O STF pode ter autorizado o “princípio do fim” da sonegação fiscal

Em reunião desta quarta-feira, dia 24, o STF considerou legítimo o poder da Receita Federal e de outras autoridades fiscais de obterem dados bancários de contribuintes sem autorização judicial, legalizando assim a Instrução Normativa nº 1.571 de 03/07/2015 que obriga as Instituições Financeiras a prestarem informações relativas às “operações financeiras” dos contribuintes e de interesse da Secretaria da Receita Federal.

A referida Instrução Normativa instituiu a “e-Financeira” que deverá ser transmitida pelas Instituições Financeiras ao ambiente do Sistema Público de Escrituração Digital (SPED) pelas pessoas jurídicas obrigadas a adotá-la, nos termos do § 1º da Lei Complementar nº 105, e que são as seguintes:

Os bancos de qualquer espécie • distribuidoras de valores mobiliários • corretoras de câmbio e de valores mobiliários • sociedades de crédito • financiamento e investimentos • cooperativas de crédito • sociedades de crédito imobiliário • administradoras de cartões de crédito • sociedades de arrendamento mercantil • administradoras de mercado de balcão organizado • associações de poupança e empréstimo • entidades de liquidação e compensação • bolsas de valores e de mercadorias e futuros • outras sociedades que em razão da natureza de suas operações assim venham a ser consideradas pelo Conselho Monetário Nacional.

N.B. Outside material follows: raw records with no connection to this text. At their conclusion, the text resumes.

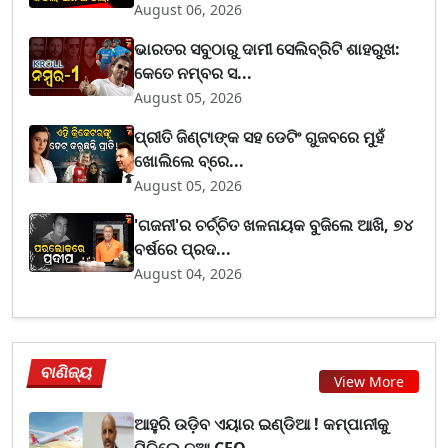
August 06, 2026
ଭାରତର ସବୁଠାରୁ ଦାମୀ ସେଲିବ୍ରିଟି ଶାହରୁଖ:
କେତେ ନମ୍ବର ସ...
August 05, 2026
ପ୍ରୀତି ଜିଣ୍ଟାଙ୍କ ସହ ଡେଟିଂ ଗୁଜବରେ ମୁହଁ
ଖୋଲିଲେ ବ୍ରେ...
August 05, 2026
'ଗଜନୀ'ର ଚର୍ଚ୍ଚିତ ଖଳନାୟକ ବୁଜିଲେ ଆଖି, ୭୪
ବର୍ଷରେ ପ୍ରଦ...
August 04, 2026
ବାଣିଜ୍ୟ
View More
ଆହୁରି ଉଡ଼ିବ ଏୟାର ଇଣ୍ଡିଆ ! କମ୍ପାନୀକୁ
ମିଳିଲେ ନୂଆ CEO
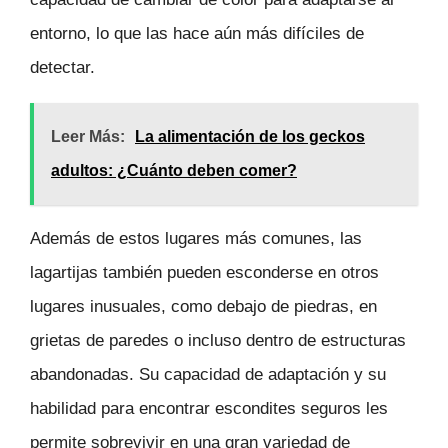
entorno, lo que las hace aún más difíciles de
detectar.
Leer Más:
La alimentación de los geckos
adultos: ¿Cuánto deben comer?
Además de estos lugares más comunes, las
lagartijas también pueden esconderse en otros
lugares inusuales, como debajo de piedras, en
grietas de paredes o incluso dentro de estructuras
abandonadas. Su capacidad de adaptación y su
habilidad para encontrar escondites seguros les
permite sobrevivir en una gran variedad de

A primeira entrega da “e-Financeira” será em maio de 2016, contendo dados de movimentações financeiras dos contribuintes a partir de 1º de dezembro de 2015.

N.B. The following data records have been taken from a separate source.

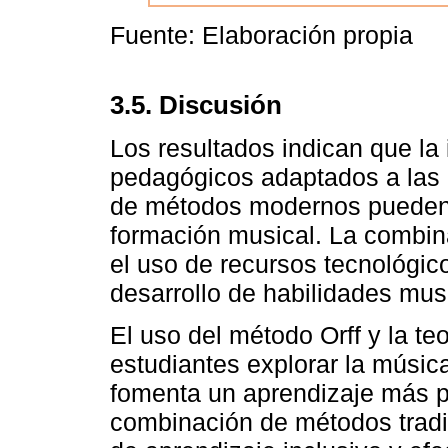
Fuente: Elaboración propia
3.5. Discusión
Los resultados indican que l
pedagógicos adaptados a las ca
de métodos modernos pueden m
formación musical. La combina
el uso de recursos tecnológic
desarrollo de habilidades musi
El uso del método Orff y la teo
estudiantes explorar la música
fomenta un aprendizaje más pr
combinación de métodos tradi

Entre outros dados, aquelas instituições financeiras estarão obrigadas a prestar à Receita Federal informações sobre o saldo no último dia útil do ano de qualquer conta de depósito bancário ou não, inclusive de poupança; rendimentos brutos, acumulados anualmente, mês a mês, por aplicações financeiras; aquisições de moeda estrangeira; valor de créditos disponibilizados ao cotista, acumulados anualmente, mês a mês, por cota de consórcio, etc.

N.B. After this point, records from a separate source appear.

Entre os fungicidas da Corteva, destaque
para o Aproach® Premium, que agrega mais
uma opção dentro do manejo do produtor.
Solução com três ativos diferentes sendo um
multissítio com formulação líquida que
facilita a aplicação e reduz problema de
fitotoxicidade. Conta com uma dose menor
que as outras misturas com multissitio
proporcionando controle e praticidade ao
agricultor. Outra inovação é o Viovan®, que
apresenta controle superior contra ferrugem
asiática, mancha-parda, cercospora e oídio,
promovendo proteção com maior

Por exemplo: se uma pessoa física pagou um prêmio de seguro de um automóvel de mais de R$ 2 mil em um mês, essa informação será enviada para o fisco. Se ela paga mais de R$ 2 mil por mês de cotas de consórcios, isso também será notificado. Se ela aplicar ou retirar mais de R$ 2 mil da poupança, também. Em caso de pessoa jurídica o valor é de R$ 6.000,00 por mês.

As informações contidas na e-Financeira, inclusive os saldos de conta corrente e de poupança nos bancos, serão confrontadas com as prestadas pelos contribuintes na Declaração Anual do Imposto de Renda, que serão entregues entre março e abril de cada ano, inclusive na deste ano.

Nem mesmo os depósitos dos brasileiros nos Estados Unidos estarão fora do alcance da Receita Federal do Brasil, já que em 23 de setembro de 2014 ela firmou acordo com a Administração Tributária dos Estados Unidos, conhecida como FATCA, iniciais da sigla em inglês para Foreign Account Tax Compliance Act, na modalidade de reciprocidade total, que estabelece intercâmbio de informações prestadas pelas instituições financeiras dos respectivos países. E a partir de 2018, o intercâmbio de informações será feito com aproximadamente 100 países.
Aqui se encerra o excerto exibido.